Every time the national curling championships roll around, the competition format becomes a talking point.
Some fans don’t like that the two eight-team groups may prevent traditional round-robin matchups. Others bristle that curling minnows such as Nunavut and Yukon are included in the main draw despite significantly weaker talent pools.
Like it or not, the 16-team format appears to be here to stay. And that’s a good thing for at least one main reason: the inclusion of the play-in game for the final Team Wild Card berth.
The sudden-death nature of the winner-moves-on, loser-goes-home matchup has been a hit since its creation in 2018. The play-in format has also been popular in Major League Baseball and NCAA men’s basketball.
The curling play-in game provides immediate drama between two strong teams, one of which usually becomes a contender at the Tim Hortons Brier or Scotties Tournament of Hearts.
In fact, it’s such a riveting concept that perhaps the time has come for Curling Canada to consider expanding the play-in field. March Madness expanded its NCAA men’s basketball play-in schedule in 2011 and MLB has reportedly considered adding wild-card teams.
A similar change might just work for the roaring game.
The current setup pits the top two teams in the Canadian rankings that didn’t win provincial or territorial championships in a Friday night showdown before the main draw starts on the Saturday.
So why not work in a few more games earlier on the Friday and ramp up the drama even more? How about sending invites to the next four teams in the ranking pecking order as well?

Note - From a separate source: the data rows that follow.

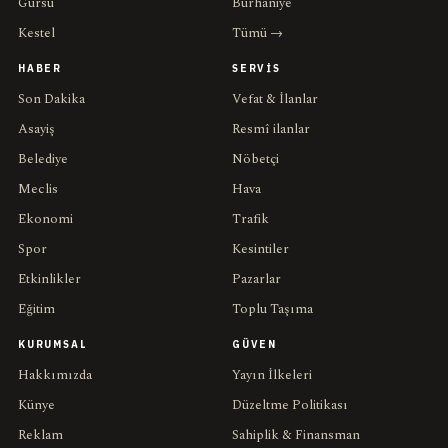
Gürsu
Burhaniye
Kestel
Tümü →
HABER
SERVIS
Son Dakika
Vefat & İlanlar
Asayiş
Resmî ilanlar
Belediye
Nöbetçi
Meclis
Hava
Ekonomi
Trafik
Spor
Kesintiler
Etkinlikler
Pazarlar
Eğitim
Toplu Taşıma
KURUMSAL
GÜVEN
Hakkımızda
Yayın İlkeleri
Künye
Düzeltme Politikası
Reklam
Sahiplik & Finansman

Instead of just the one evening play-in game, it could be turned into an all-day affair and serve as a beefier appetizer for the main course that follows.
Here’s one idea: Seed the play-in teams one through six and give the top two rinks byes.
No. 3 plays No. 6 and No. 4 plays No. 5 on the Friday morning with winners to take on either No. 1 or No. 2 in the afternoon. The winners from those games would then advance to an evening showdown for the right to be called Team Wild Card.
Main-draw teams usually practise on the Friday, so play-in start times would need to be scheduled accordingly.
Let’s say 8:30 a.m. and 12:30 p.m. matchups with the main practice session in the late afternoon/early evening ahead of the final play-in game at 8 p.m. If needed, early play-in games could be trimmed to eight ends from the usual 10 to save some time at minimal sacrifice.
A possibility for a three-game day does exist, but everyone gets to sleep in on the Saturday morning since the opening draw has an afternoon time slot.
Television coverage on play-in day would become an all-day affair and the host venue could get a full day’s gate at the box office.
Take a look at this year’s Scotties in Moose Jaw. Third-ranked Jennifer Jones became Team Wild Card with her victory over top-ranked Tracy Fleury.
A six-team play-in pool would have had Fleury and Jones as the top two seeds. Joining them would be sixth-ranked Kelsey Rocque (Alberta), 10th-ranked Beth Peterson (Manitoba), 11th-ranked Jestyn Murphy (Ontario) and 12th-ranked Sherry Anderson (Saskatchewan).
More provinces would have a chance at representation in the main draw and, for at least one day, there would be another Saskatchewan rink for fans at Mosaic Place to cheer for.
That would get more behinds in seats and more eyeballs on the tube.
A hypothetical Tim Hortons Brier play-in draw would also offer some intriguing matchups.
Under the six-team scenario, No. 4 Mike McEwen (Manitoba) and No. 9 Glenn Howard (Ontario), who square off in Friday’s wild-card game, would get the top two spots. Also in would be No. 10 Tanner Horgan (Manitoba), No. 11 Scott McDonald (Ontario), No. 12 Braden Calvert (Manitoba) and No. 13 Kirk Muyres (Saskatchewan).
The Kingston-based McDonald team would be a big hit at the Leon’s Centre. And as with the women’s draw, there would be no easy outs since all teams – in this season, anyway – are seeded no lower than 13th in the national rankings.
High-quality curling would be a good bet. Tension would be high for every game with the win-and-you’re-in stakes.
There are a few cons to such a plan, of course.
More teams would have to travel to the host city for just one day of action. Venue operations would need to be up and running earlier on play-in day and an already busy championship schedule would get even longer for one team.
But those would be small prices to pay for an even better national championship.